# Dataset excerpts
_ _ _ _ _

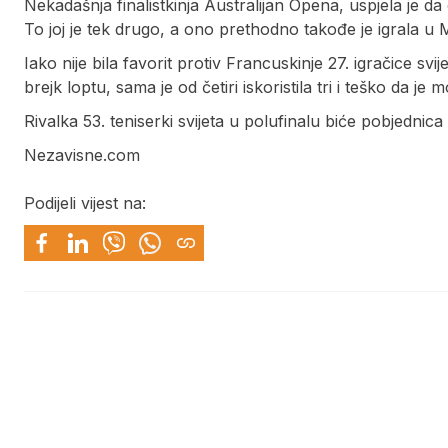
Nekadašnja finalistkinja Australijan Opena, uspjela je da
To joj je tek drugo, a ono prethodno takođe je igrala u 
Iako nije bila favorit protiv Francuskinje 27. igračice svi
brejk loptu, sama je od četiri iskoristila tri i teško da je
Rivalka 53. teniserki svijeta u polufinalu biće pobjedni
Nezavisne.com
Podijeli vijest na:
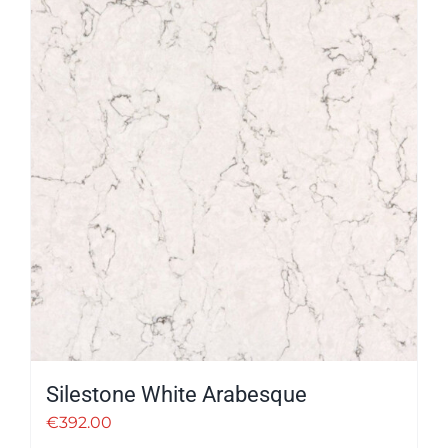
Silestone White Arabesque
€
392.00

_ _ _ _ _

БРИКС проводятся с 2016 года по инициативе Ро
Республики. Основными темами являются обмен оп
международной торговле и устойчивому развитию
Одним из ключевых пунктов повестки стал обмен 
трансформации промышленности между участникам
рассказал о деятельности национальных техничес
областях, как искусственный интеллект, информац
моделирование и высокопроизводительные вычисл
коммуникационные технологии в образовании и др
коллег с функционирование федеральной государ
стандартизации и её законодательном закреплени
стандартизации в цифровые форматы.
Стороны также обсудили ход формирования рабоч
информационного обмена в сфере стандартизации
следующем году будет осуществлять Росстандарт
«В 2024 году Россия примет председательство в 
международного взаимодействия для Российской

_ _ _ _ _

# Problem statement
Sift through the entries and copy every line with "стандартизации".

# Worked solution
стандартизации и её законодательном закреплени
стандартизации в цифровые форматы.
информационного обмена в сфере стандартизации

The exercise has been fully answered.